EXERCISE INPUTS ->
******
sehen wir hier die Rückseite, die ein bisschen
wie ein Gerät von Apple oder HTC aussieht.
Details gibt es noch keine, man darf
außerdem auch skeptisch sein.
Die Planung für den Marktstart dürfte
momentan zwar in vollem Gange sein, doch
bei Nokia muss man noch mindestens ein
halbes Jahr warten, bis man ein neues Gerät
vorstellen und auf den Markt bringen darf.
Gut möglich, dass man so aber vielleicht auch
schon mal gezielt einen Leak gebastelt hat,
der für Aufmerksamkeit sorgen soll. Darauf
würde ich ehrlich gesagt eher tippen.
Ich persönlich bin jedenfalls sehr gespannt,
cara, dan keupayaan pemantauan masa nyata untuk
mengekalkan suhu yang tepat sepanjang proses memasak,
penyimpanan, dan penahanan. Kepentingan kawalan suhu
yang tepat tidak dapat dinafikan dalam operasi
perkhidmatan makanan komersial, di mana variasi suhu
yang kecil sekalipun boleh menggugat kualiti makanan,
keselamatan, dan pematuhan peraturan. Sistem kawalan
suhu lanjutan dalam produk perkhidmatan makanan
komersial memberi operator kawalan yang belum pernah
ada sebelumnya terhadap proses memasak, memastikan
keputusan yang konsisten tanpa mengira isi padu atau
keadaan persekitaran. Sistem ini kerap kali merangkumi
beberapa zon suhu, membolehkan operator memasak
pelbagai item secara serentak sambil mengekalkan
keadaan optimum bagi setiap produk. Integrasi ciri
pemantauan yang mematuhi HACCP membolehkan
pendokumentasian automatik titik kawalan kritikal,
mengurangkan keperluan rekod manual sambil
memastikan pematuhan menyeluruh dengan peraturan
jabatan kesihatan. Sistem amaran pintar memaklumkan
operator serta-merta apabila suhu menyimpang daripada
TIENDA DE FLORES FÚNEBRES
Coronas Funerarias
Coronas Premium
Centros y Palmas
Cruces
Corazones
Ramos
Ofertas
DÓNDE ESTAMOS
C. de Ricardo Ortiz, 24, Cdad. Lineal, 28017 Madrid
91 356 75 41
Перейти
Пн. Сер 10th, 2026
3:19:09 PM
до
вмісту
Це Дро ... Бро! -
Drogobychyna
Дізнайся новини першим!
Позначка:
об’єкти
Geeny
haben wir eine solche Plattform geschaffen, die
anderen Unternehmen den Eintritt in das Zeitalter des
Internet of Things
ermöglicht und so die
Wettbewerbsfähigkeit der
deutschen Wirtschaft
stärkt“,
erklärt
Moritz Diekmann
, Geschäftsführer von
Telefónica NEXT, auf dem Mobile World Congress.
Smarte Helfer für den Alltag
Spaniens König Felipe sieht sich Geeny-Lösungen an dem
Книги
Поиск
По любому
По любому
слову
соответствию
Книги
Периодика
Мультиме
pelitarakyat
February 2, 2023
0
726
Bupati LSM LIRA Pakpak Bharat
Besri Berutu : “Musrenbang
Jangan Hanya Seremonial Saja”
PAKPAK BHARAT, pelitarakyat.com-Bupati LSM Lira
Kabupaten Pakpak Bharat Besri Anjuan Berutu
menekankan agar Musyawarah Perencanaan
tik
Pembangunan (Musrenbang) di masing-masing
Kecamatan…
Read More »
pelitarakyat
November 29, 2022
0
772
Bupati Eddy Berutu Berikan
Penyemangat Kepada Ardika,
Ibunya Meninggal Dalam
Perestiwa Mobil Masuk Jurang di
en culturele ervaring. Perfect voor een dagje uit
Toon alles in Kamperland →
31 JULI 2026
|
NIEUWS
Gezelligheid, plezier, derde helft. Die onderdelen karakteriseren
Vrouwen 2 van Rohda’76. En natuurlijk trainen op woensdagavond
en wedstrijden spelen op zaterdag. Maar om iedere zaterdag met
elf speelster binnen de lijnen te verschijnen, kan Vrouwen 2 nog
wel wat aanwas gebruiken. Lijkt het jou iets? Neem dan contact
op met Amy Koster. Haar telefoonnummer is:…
******
WHAT YOU WILL DO ->
From the line containing "February 2, 2023" down to the last line of the data, transcribe every line exactly; nothing else should appear.

ANSWER TO THE EXERCISE ->
February 2, 2023
0
726
Bupati LSM LIRA Pakpak Bharat
Besri Berutu : “Musrenbang
Jangan Hanya Seremonial Saja”
PAKPAK BHARAT, pelitarakyat.com-Bupati LSM Lira
Kabupaten Pakpak Bharat Besri Anjuan Berutu
menekankan agar Musyawarah Perencanaan
tik
Pembangunan (Musrenbang) di masing-masing
Kecamatan…
Read More »
pelitarakyat
November 29, 2022
0
772
Bupati Eddy Berutu Berikan
Penyemangat Kepada Ardika,
Ibunya Meninggal Dalam
Perestiwa Mobil Masuk Jurang di
en culturele ervaring. Perfect voor een dagje uit
Toon alles in Kamperland →
31 JULI 2026
|
NIEUWS
Gezelligheid, plezier, derde helft. Die onderdelen karakteriseren
Vrouwen 2 van Rohda’76. En natuurlijk trainen op woensdagavond
en wedstrijden spelen op zaterdag. Maar om iedere zaterdag met
elf speelster binnen de lijnen te verschijnen, kan Vrouwen 2 nog
wel wat aanwas gebruiken. Lijkt het jou iets? Neem dan contact
op met Amy Koster. Haar telefoonnummer is:…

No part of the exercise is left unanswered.